Another division of my company is writing and editing, and I really wanted to be a part of this new endeavor. So, I contributed a few articles for free (which should always be a choice of the writer and -not- the expectation of a prospective client!); then wrote for ad trade; then started getting paid assignments and finally, to help with the growth, was asked to become the managing editor of YogaIowa.
Angela and I worked side-by-side developing each issue, and always had more stories than we had space to share. Amazing people, interesting events, countless workshops, endless concepts--the yogic lifestyle culture in Iowa is rich and varied, and even when development was hard (low ads! missed deadlines! printing errors! distribution snafus!) it was such a joy to promote these wonderful stories and hear time and again how much people loved each issue, and what they could do to support it, partner with it, and extend their voices and talents to make it the best representation of our tribe. And the world of yoga is definitely that: a tribe of like-minded people who may have different approaches, but with a singular objective of good for the sake of it. Some people are designed to fit into the proper niche and carry on with certainty. Others gravitate toward new ideas and open those paths for exploration. Angela and I have facets of both, so it wasn't a surprise when she wanted to sell the publication and try new things. And I understood the myriad reasons why this decision was full of mixed emotions for her, but it was the right choice. After the publication transitioned to a new company, I recognized my opportunities were morphing, too. It was an uneasy feeling. I thought my groove, my niche, was well-defined. I wanted to surf in it because it was developed, comfortable, and routine. Because of that, I didn't want to take chances. I wanted things to be calm. Perhaps slightly predicable. For a pleasant change of pace. However, my years of yoga practice reveal a constant component: change. And due to its inevitability, it needs to be welcomed. A prairie fire always reveals fresh growth due to the burn, not in spite of it.

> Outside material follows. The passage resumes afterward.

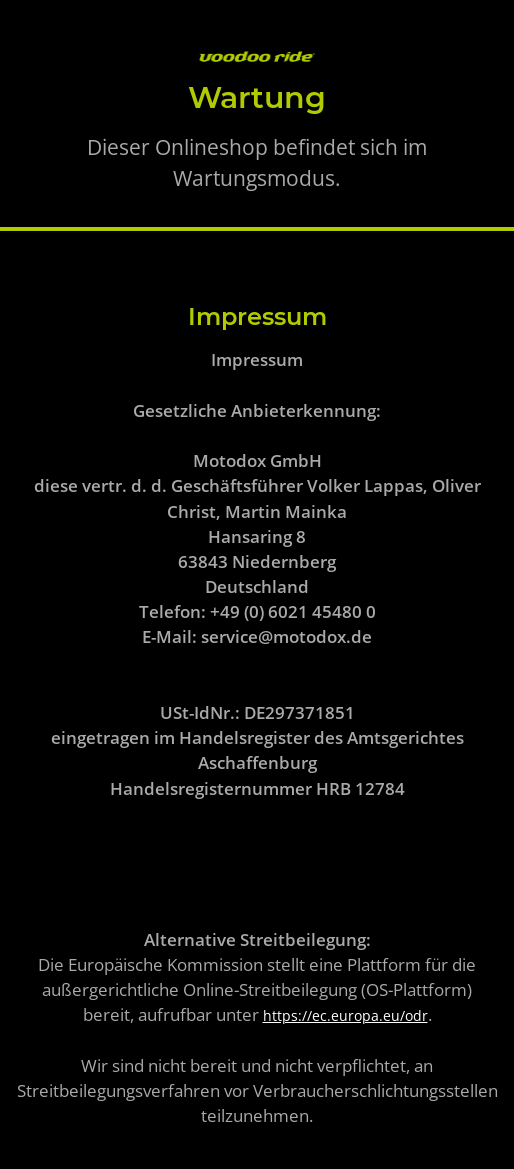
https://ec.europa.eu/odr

So I created space to face some realities... ...examined strengths and weaknesses... ...pondered my personal and professional growth... ...acknowledged the ego hurt and fear so it could rise up and out... ...cried a lot... ...entertained new ideas... ...and I allowed that after years of dedication to the publication, it was time to step away from my current role. Even though we don't like to believe it, modern yoga is often full of ego. External validation appears in every Instagram post of Lord of the Dance on a precipice at sunset. It appears with multitudes of "I" statements from both teachers and students. It appears as a little symbol on the back of yoga pants. If we really wanted to "yoga", we'd all be sādhus and sādhvīs living in caves in India. The most difficult question to answer was, quite simply, who am I without this aspect of my yogic identity? What's my relationship with yoga--so carefully crafted over time--without this extension of self? Would "I" be "me" without it, and why does that matter? And the comfort! And the predictability! And the tribe!
All vital. But it was time to let go. So if you've read this far, thank you. And now I ask you: what have you held onto that perhaps you can release now? Is it time? What space will that create for you?